Generally, the fewer pellets in a load, the more empty spaces your pattern will have, and too many spaces means you will cripple birds that you should be killing. If your patterns consistently show more than three or four 4-inch gaps, try switching to a smaller shot size, a heavier payload, or a different choke.

THE FLYERS

Pellets that veer out of the main pattern are called flyers. The uncropped photo showed several; one in the upper right hand corner was 4 feet from the pattern’s center. How did the pellet wind up so far away? It might have stuck in the wad briefly, either by itself or by “bridging” with other pellets, and when it finally freed itself from the wad, it angled in a different direction. Or perhaps it caromed off another pellet like a billiard ball, maybe even getting dented in the process, making it flare like a Wiffle ball as it encountered air resistance upon exiting the muzzle. However it got where it is, it’s out of the main pattern and way off target. Flyers are most common with lead shot, especially with cheap ammo. You’ll get fewer flyers if you shoot premium shells containing hard, buffered shot.

THE SHOT STRING

Some of the pellets look bigger and blurrier than the others because they’re out of focus—they’re trailing behind the main swarm, and they will continue to fall farther and farther behind. By the time this pattern gets out past 40 yards, it may be up to 6 feet long; a lead load can string out to 12 feet or more.

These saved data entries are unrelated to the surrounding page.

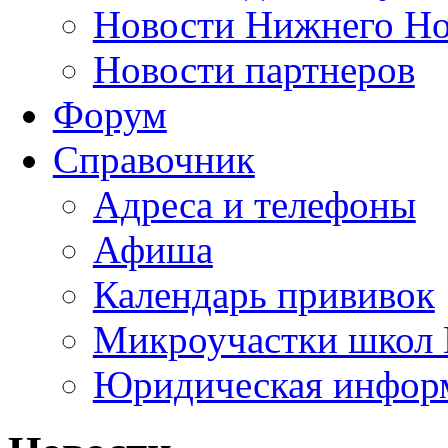
Новости Нижнего Но
Новости партнеров
Форум
Справочник
Адреса и телефоны
Афиша
Календарь прививок
Микроучастки школ 
Юридическая инфор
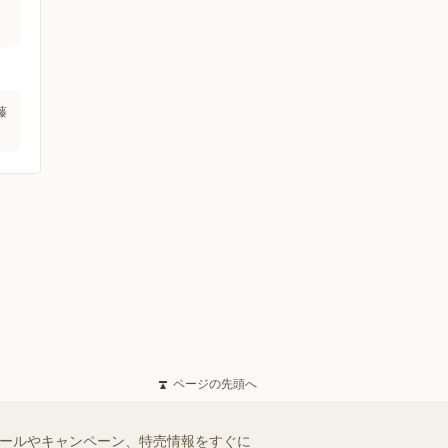
藤
ページの先頭へ
セールやキャンペーン、特売情報をすぐに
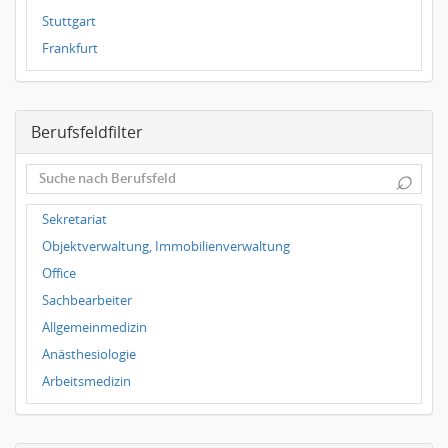
Stuttgart
Frankfurt
Dresden
Magdeburg
Berufsfeldfilter
Leipzig
Dortmund
⌕
Hallbergmoos
Würzburg
Sekretariat
Grünwald
Objektverwaltung, Immobilienverwaltung
Ulm
Office
Bielefeld
Sachbearbeiter
Hannover
Allgemeinmedizin
Duisburg
Anästhesiologie
Arbeitsmedizin
Augenheilkunde
Chirurgie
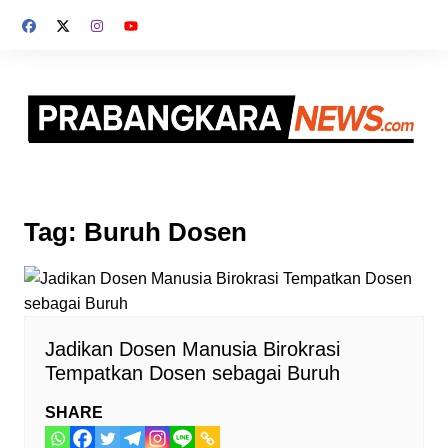
Skip
to
content
Tag:
Buruh Dosen
Jadikan Dosen Manusia Birokrasi
Tempatkan Dosen sebagai Buruh
SHARE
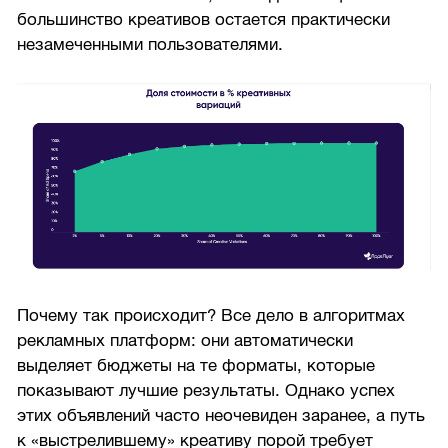
большинство креативов остается практически
незамеченными пользователями.
Почему так происходит? Все дело в алгоритмах
рекламных платформ: они автоматически
выделяет бюджеты на те форматы, которые
показывают лучшие результаты. Однако успех
этих объявлений часто неочевиден заранее, а путь
к «выстрелившему» креативу порой требует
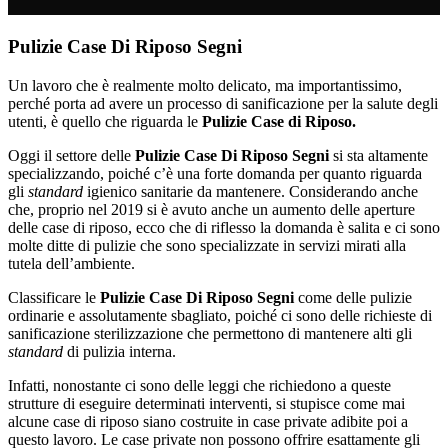
Pulizie Case Di Riposo Segni
Un lavoro che è realmente molto delicato, ma importantissimo,
perché porta ad avere un processo di sanificazione per la salute degli
utenti, è quello che riguarda le
Pulizie Case di Riposo.
Oggi il settore delle
Pulizie Case Di Riposo Segni
si sta altamente
specializzando, poiché c’è una forte domanda per quanto riguarda
gli
standard
igienico sanitarie da mantenere. Considerando anche
che, proprio nel 2019 si è avuto anche un aumento delle aperture
delle case di riposo, ecco che di riflesso la domanda è salita e ci sono
molte ditte di pulizie che sono specializzate in servizi mirati alla
tutela dell’ambiente.
Classificare le
Pulizie Case Di Riposo Segni
come delle pulizie
ordinarie e assolutamente sbagliato, poiché ci sono delle richieste di
sanificazione sterilizzazione che permettono di mantenere alti gli
standard
di pulizia interna.
Infatti, nonostante ci sono delle leggi che richiedono a queste
strutture di eseguire determinati interventi, si stupisce come mai
alcune case di riposo siano costruite in case private adibite poi a
questo lavoro. Le case private non possono offrire esattamente gli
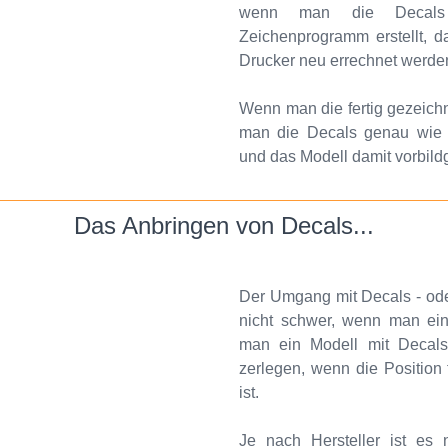
wenn man die Decals m
Zeichenprogramm erstellt, d
Drucker neu errechnet werde
Wenn man die fertig gezeich
man die Decals genau wie f
und das Modell damit vorbild
Das Anbringen von Decals...
Der Umgang mit Decals - ode
nicht schwer, wenn man ein 
man ein Modell mit Decals 
zerlegen, wenn die Position 
ist.
Je nach Hersteller ist es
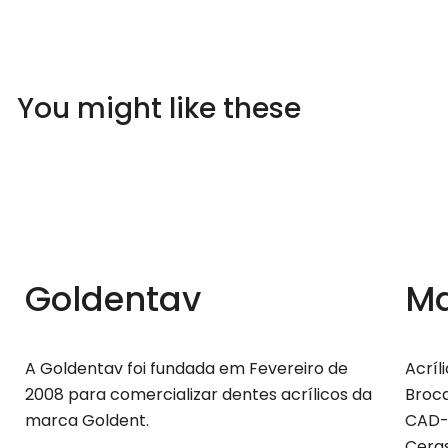
You might like these
Goldentav
Ma
A Goldentav foi fundada em Fevereiro de
Acríl
2008 para comercializar dentes acrílicos da
Broca
marca Goldent.
CAD-
Cera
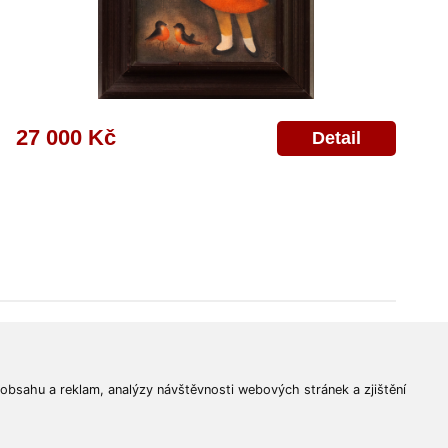
27 000 Kč
Detail
© 2011-2026
Aukční Galerie Platýz
Všechna práva vyhrazena.
 obsahu a reklam, analýzy návštěvnosti webových stránek a zjištění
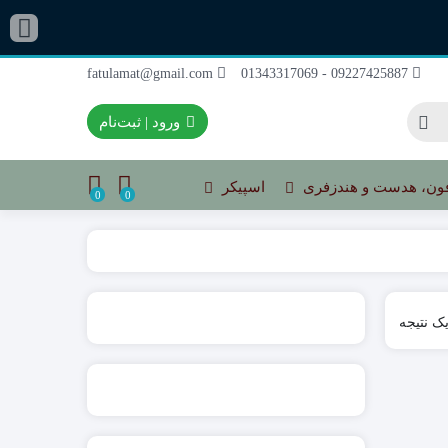
fatulamat@gmail.com
09227425887 - 01343317069
ورود | ثبت‌نام
ون، هدست و هندزفری
اسپیکر
0
0
ک نتیجه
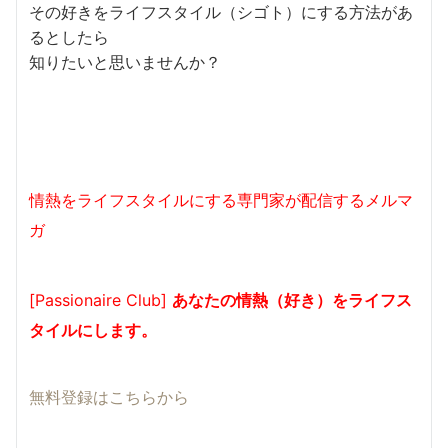
その好きをライフスタイル（シゴト）にする方法があ
るとしたら
知りたいと思いませんか？
情熱をライフスタイルにする専門家が配信するメルマ
ガ
[Passionaire Club]
あなたの情熱（好き）をライフス
タイルにします。
無料登録はこちらから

This dispersal makes a pattern slightly less efficient on long, crossing shots. Here’s why: A duck can move half a foot or so in the time it takes the entire shot string to pass it at 40-plus yards. That means the duck flying at 90 degrees to the pattern could evade trailing pellets. For close-range, quartering, and going-away birds, shot stringing doesn’t matter. At long range, shoot tighter chokes and, when using lead, premium loads to keep stringing at a minimum.